--- Prompt ---
Filter on the word "Germany": copy each matching line from the listing below.

╭──

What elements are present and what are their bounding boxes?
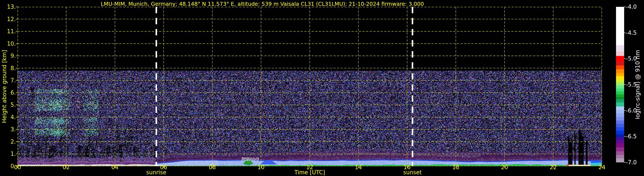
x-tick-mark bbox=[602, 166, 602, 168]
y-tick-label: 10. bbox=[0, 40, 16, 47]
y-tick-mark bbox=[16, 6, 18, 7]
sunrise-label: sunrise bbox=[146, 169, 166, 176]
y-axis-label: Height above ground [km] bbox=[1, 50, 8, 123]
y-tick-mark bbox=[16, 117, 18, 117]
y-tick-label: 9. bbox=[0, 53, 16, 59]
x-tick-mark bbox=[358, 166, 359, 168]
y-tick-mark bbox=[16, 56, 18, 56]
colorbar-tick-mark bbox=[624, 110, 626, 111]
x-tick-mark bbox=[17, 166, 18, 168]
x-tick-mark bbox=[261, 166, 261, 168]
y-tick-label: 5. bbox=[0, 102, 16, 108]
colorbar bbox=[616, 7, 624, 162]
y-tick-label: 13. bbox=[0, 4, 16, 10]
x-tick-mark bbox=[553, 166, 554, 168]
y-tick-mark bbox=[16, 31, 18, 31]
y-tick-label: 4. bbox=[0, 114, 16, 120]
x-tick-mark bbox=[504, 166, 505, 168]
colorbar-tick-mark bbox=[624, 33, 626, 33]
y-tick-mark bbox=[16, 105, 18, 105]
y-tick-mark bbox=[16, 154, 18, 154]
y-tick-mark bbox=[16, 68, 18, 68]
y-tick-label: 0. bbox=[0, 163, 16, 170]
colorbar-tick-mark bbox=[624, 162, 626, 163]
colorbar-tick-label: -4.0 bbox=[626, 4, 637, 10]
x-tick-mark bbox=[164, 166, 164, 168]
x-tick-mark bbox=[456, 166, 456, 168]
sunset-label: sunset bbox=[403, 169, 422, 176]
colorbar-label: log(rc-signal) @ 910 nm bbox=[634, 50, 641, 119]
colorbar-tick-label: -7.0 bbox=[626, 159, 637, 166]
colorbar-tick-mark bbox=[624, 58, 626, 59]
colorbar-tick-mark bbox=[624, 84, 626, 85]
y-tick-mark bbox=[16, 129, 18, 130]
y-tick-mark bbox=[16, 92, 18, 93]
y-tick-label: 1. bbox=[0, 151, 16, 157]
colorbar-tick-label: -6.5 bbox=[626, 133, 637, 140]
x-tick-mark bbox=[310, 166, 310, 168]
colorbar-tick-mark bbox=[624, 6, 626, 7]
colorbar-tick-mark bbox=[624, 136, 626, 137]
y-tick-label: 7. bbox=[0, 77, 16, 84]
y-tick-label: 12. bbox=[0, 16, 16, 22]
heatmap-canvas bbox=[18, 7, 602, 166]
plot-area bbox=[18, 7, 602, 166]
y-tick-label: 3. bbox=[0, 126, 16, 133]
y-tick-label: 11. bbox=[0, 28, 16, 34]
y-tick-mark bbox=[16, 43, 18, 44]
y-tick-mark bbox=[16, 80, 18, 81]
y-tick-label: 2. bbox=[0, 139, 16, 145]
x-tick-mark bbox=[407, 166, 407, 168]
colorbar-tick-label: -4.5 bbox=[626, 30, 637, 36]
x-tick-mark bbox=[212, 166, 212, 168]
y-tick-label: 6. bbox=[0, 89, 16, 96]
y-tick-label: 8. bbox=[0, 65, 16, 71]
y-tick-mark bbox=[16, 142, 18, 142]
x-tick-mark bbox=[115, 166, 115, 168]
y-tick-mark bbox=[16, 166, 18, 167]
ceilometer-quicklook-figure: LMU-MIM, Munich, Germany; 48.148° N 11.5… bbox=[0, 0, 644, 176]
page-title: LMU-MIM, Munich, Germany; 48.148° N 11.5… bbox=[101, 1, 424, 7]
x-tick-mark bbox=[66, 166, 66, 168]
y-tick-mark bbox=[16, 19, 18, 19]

╰──

--- Written response ---
ceilometer-quicklook-figure: LMU-MIM, Munich, Germany; 48.148° N 11.5… bbox=[0, 0, 644, 176]
page-title: LMU-MIM, Munich, Germany; 48.148° N 11.5… bbox=[101, 1, 424, 7]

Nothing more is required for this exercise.